Par contre, je vais me permettre de prendre un peu de temps pour vous dévoiler sur ce qui se cache derrière le fameux "reconnecter le pays".
Death Stranding est un jeu solo. Cependant, le titre possède un système de online passif durant lequel le joueur sera épaulé indirectement de bien des manières par d'autres joueurs. Vous pourrez ainsi partager ressources et équipements avec d'autres joueurs, participer collégialement à la fabrication d'infrastructures communes qui faciliteront vos livraisons, terminer les livraisons abandonnées volontairement ou non, sous-traiter les vôtres et bien d'autres éléments pour cultiver le Like, équivalent des points d'expérience du jeu et qui, selon la manière dont vous les remportez, affecteront en conséquence vos statistiques.

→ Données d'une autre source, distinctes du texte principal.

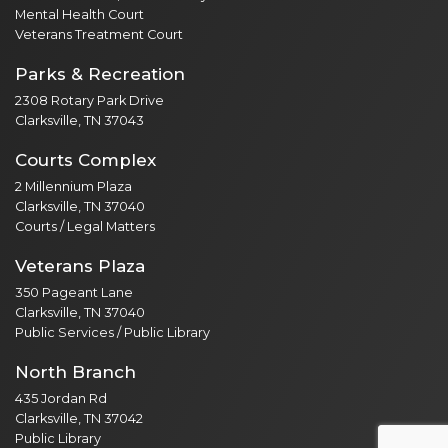
Mental Health Court
Veterans Treatment Court
Parks & Recreation
2308 Rotary Park Drive
Clarksville, TN 37043
Courts Complex
2 Millennium Plaza
Clarksville, TN 37040
Courts / Legal Matters
Veterans Plaza
350 Pageant Lane
Clarksville, TN 37040
Public Services / Public Library
North Branch
435 Jordan Rd
Clarksville, TN 37042
Public Library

Ainsi, en plus des Likes attribués par les PNJs en achevant des missions, vous pouvez en gagner sur des panneaux d'avertissement appréciés, en initiant la construction de routes pour faciliter l'acheminement des marchandises et  en installant des équipements utiles pour surmonter la topographie ou vous mettre à l'abri des intempéries.
Le système est très complet et est pensé intelligemment de manière à connecter les joueurs ensemble dans une expérience solitaire sans pour autant la gâcher.

Death Stranding se révèle être une formidable expérience Kojima pleine de surprise avec ses longueurs de cinématiques habituelles, ses WTF sortis tout droit du cerveau d'un habitué de substances hallucinogènes, son concept à des années-lumière de ce qui existe jusqu'à présent, son gameplay profond et exigeant et pourtant jouissif une fois maîtrisé.
Ce serait franchement bête, si vous possédez une Playstation 4, de passer à côté.